Men in Black III è il blockbuster americano medio, quello di cui nessuno sentiva particolarmente il bisogno, che anzi molti avrebbero preferito non vedere mai (vuoi perché il primo episodio era ottimo per i fatti suoi, vuoi perché il secondo era pessimo per i fatti suoi) e che comunque tutti andranno lo stesso a guardare. E che non fa assolutamente schifo, anzi, ha una bella atmosfera stupidina, due o tre gag molto azzeccate, un paio di scene d’azione realizzate in maniera competente e addirittura uno spunto interessante sul finale, che dipinge un tratto malinconico e oserei quasi dire toccante sulla relazione fra J e K. Però si limita a questo, che magari è sufficiente, ma non è certo qualcosa in grado di elettrizzarti, farti divertire come un matto o uscire dal cinema esaltato e felice di aver speso i tuoi soldi. È un blockbuster medio.

Non saprei dire se o quanto sia peggio del primo Men in Black, perché quello l’ho visto solo al cinema a suo tempo, me lo ricordo a malapena e oltretutto ricordo anche che sì, mi aveva divertito, ma non ci avevo perso la testa. Diciamo che, per essere un nuovo episodio da dieci anni dopo, poteva andare peggissimo, che Josh Brolin che imita Tommy Lee Jones mi fa ammazzare dal ridere, che Griffin è un personaggio azzeccato, oserei quasi dire poetico, e che alcune delle solite gag da Men in Black sugli alieni che si nascondono fra di noi sono simpatiche. Il cattivo ha una sua certa presenza estetica piuttosto ganza, anche se gli hanno scritto delle battute inascoltabili, e tutta la faccenda dei viaggi nel tempo è gestita in modo decente, anche se ho l’impressione che sul finale sbrachi un po’ troppo. Ma insomma, siamo sempre lì, è una roba gradevole, non esaltante, con un paio di elementi che possono stupire rispetto alle aspettative onestamente non altissime con cui ti ci puoi avvicinare. Ma in fondo mica speravo di più.

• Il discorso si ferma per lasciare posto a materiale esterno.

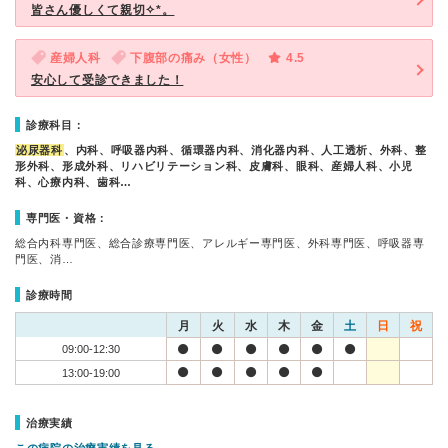
皆さん優しくて親切✧︎*。
産婦人科
下腹部の痛み（女性）
4.5
安心して受診できました！
診療科目：
泌尿器科
、内科、呼吸器内科、循環器内科、消化器内科、人工透析、外科、整
形外科、形成外科、リハビリテーション科、皮膚科、眼科、産婦人科、小児
科、心療内科、歯科…
専門医・資格：
総合内科専門医、総合診療専門医、アレルギー専門医、外科専門医、呼吸器専
門医、消…
診療時間
月
火
水
木
金
土
日
祝
09:00-12:30
13:00-19:00
治療実績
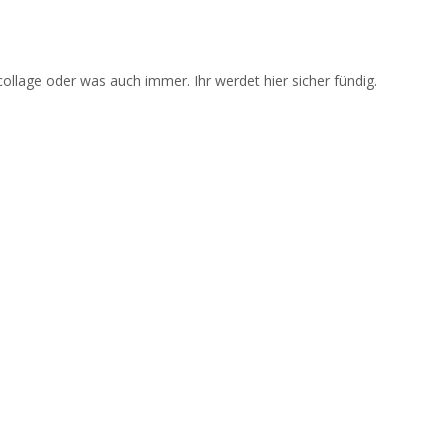
ollage oder was auch immer. Ihr werdet hier sicher fündig.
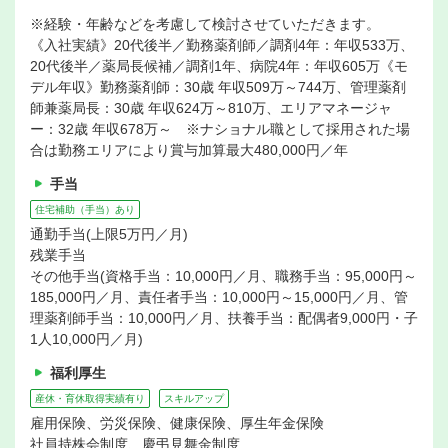
※経験・年齢などを考慮して検討させていただきます。
《入社実績》20代後半／勤務薬剤師／調剤4年：年収533万、
20代後半／薬局長候補／調剤1年、病院4年：年収605万《モ
デル年収》勤務薬剤師：30歳 年収509万～744万、管理薬剤
師兼薬局長：30歳 年収624万～810万、エリアマネージャ
ー：32歳 年収678万～ ※ナショナル職として採用された場
合は勤務エリアにより賞与加算最大480,000円／年
手当
住宅補助（手当）あり
通勤手当(上限5万円／月)
残業手当
その他手当(資格手当：10,000円／月、職務手当：95,000円～
185,000円／月、責任者手当：10,000円～15,000円／月、管
理薬剤師手当：10,000円／月、扶養手当：配偶者9,000円・子
1人10,000円／月)
福利厚生
産休・育休取得実績有り
スキルアップ
雇用保険、労災保険、健康保険、厚生年金保険
社員持株会制度、慶弔見舞金制度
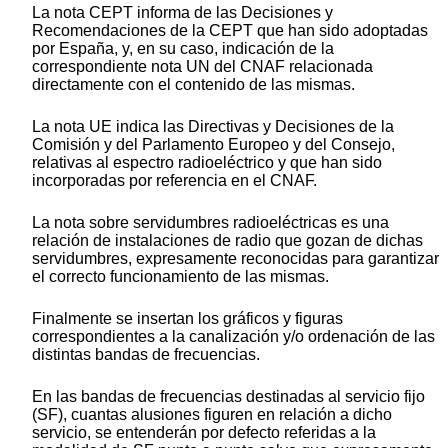
La nota CEPT informa de las Decisiones y
Recomendaciones de la CEPT que han sido adoptadas
por España, y, en su caso, indicación de la
correspondiente nota UN del CNAF relacionada
directamente con el contenido de las mismas.
La nota UE indica las Directivas y Decisiones de la
Comisión y del Parlamento Europeo y del Consejo,
relativas al espectro radioeléctrico y que han sido
incorporadas por referencia en el CNAF.
La nota sobre servidumbres radioeléctricas es una
relación de instalaciones de radio que gozan de dichas
servidumbres, expresamente reconocidas para garantizar
el correcto funcionamiento de las mismas.
Finalmente se insertan los gráficos y figuras
correspondientes a la canalización y/o ordenación de las
distintas bandas de frecuencias.
En las bandas de frecuencias destinadas al servicio fijo
(SF), cuantas alusiones figuren en relación a dicho
servicio, se entenderán por defecto referidas a la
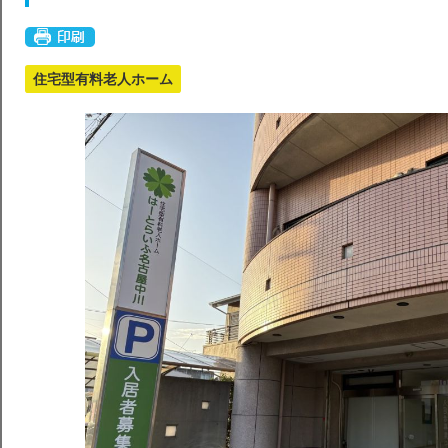
住宅型有料老人ホーム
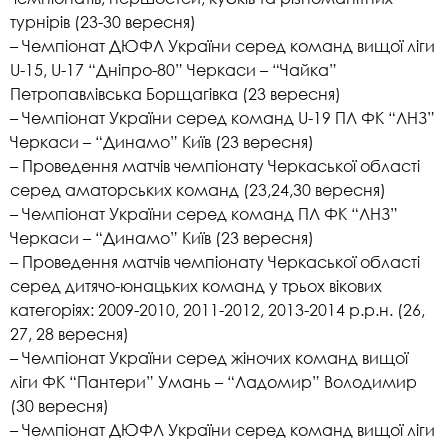
турнірів (23-30 вересня)
– Чемпіонат ДЮФЛ України серед команд вищої ліги
U-15, U-17 “Дніпро-80” Черкаси – “Чайка”
Петропавлівська Борщагівка (23 вересня)
– Чемпіонат України серед команд U-19 ПЛ ФК “ЛНЗ”
Черкаси – “Динамо” Київ (23 вересня)
– Проведення матчів чемпіонату Черкаської області
серед аматорських команд (23,24,30 вересня)
– Чемпіонат України серед команд ПЛ ФК “ЛНЗ”
Черкаси – “Динамо” Київ (23 вересня)
– Проведення матчів чемпіонату Черкаської області
серед дитячо-юнацьких команд у трьох вікових
категоріях: 2009-2010, 2011-2012, 2013-2014 р.р.н. (26,
27, 28 вересня)
– Чемпіонат України серед жіночих команд вищої
ліги ФК “Пантери” Умань – “Ладомир” Володимир
(30 вересня)
– Чемпіонат ДЮФЛ України серед команд вищої ліги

Il film l’ho visto qua a Monaco, in lingua originale. Josh Brolin che parla come Tommy Lee Jones rappresenta un buon 90% dei motivi per cui il film mi ha divertito, quindi si può intuire cosa io pensi dell’idea di guardarlo doppiato in italiano. Ah, l’ho visto in 3D, perché le uniche proiezioni in 2D erano a orari per me poco accessibili. È una conversione in post produzione, e si vede per i soliti motivi per cui si vede: a tratti gli attori paiono dei sagomati di cartone e quando si parlano sembra che non si stiano guardando negli occhi. Detto questo, il modo di girare di Sonnenfeld, va detto, si presta non poco, e ci sono diversi momenti in cui il senso di profondità e di movimento non è affatto male. Perlomeno, se divertono queste cose. A me divertono.



[SPOILER SUL FINALE]








Riguardo allo sbracare sul finale, due cose. La prima: il film è basato sul fatto che con l’aggeggio per i viaggi nel tempo ti sposti fisicamente nel passato. In nessun momento ci viene detto che può essere usato in altro modo. Nel finale J si salva usandolo in maniera diversa senza che faccia qualcosa di diverso nello smaneggiare la macchinetta. In pratica riavvolge il tempo, si cura dalle ferite e affronta di nuovo la stessa situazione sapendo già cosa farà Boris. E oltretutto c’è un altro problema: Boris, che è saltato nel tempo con lui, non se ne rende conto e ripete le stesse azioni. Insomma, un pasticcio. La seconda: il film ci racconta che se cambi il passato non crei un futuro alternativo, ma modifichi un’unica linea temporale (Boris, andando indietro nel tempo e ammazzando K, modifica il futuro da cui arriva). Di conseguenza, il finale in cui K ammazza Boris dovrebbe negare completamente gli avvenimenti del film, dato che, se Boris muore lì, il Boris del futuro non esiste e il J del futuro non ha motivo di tornare indietro nel tempo. O, comunque, avrebbe bisogno di un motivo diverso per farlo e non avremmo visto il Boris del futuro far casino nel passato. E no, non è lo stesso tipo di paradosso che si vede in Terminator: lì il paradosso genera i presupposti per il viaggio, qui li nega. E no, non è lo stesso tipo di paradosso di Terminator II: lì il paradosso elimina una possibile causa per la nascita dei presupposti, che però possono nascere in mille altri modi, qui il paradosso uccide la “persona” su cui si basa l’intero viaggio nel tempo e che partecipa al viaggio nel tempo. Insomma, bah. Fra l’altro, forse, a darmi fastidio è soprattutto il fatto che entrambe le cose (1) erano evitabilissime e (2) se proprio ce le volevi mettere, potevi quantomeno contestualizzarmele con uno spiegone. Tanto non è che gli spiegoni manchino, in questo film, e ci vuole un attimo a tirar fuori una qualche teoria bislacca. Rimane comunque un bel finale toccante, quindi sticazzi.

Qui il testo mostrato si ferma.